(Collected data)
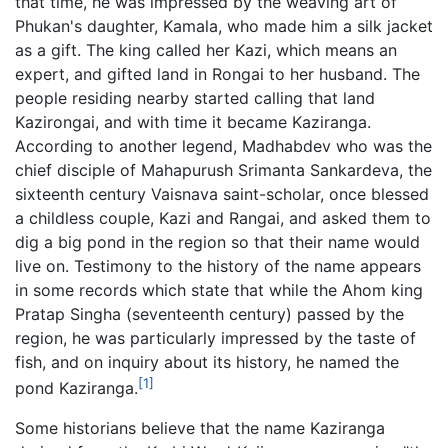
that time, he was impressed by the weaving art of
Phukan's daughter, Kamala, who made him a silk jacket
as a gift. The king called her Kazi, which means an
expert, and gifted land in Rongai to her husband. The
people residing nearby started calling that land
Kazirongai, and with time it became Kaziranga.
According to another legend, Madhabdev who was the
chief disciple of Mahapurush Srimanta Sankardeva, the
sixteenth century Vaisnava saint-scholar, once blessed
a childless couple, Kazi and Rangai, and asked them to
dig a big pond in the region so that their name would
live on. Testimony to the history of the name appears
in some records which state that while the Ahom king
Pratap Singha (seventeenth century) passed by the
region, he was particularly impressed by the taste of
fish, and on inquiry about its history, he named the
[1]
pond Kaziranga.
Some historians believe that the name Kaziranga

AIM OF THE EXERCISE
Print exactly the lines of the records from the one containing "dig a big pond" through the end, and nothing besides them.

COMPLETED TASK
dig a big pond in the region so that their name would
live on. Testimony to the history of the name appears
in some records which state that while the Ahom king
Pratap Singha (seventeenth century) passed by the
region, he was particularly impressed by the taste of
fish, and on inquiry about its history, he named the
[1]
pond Kaziranga.
Some historians believe that the name Kaziranga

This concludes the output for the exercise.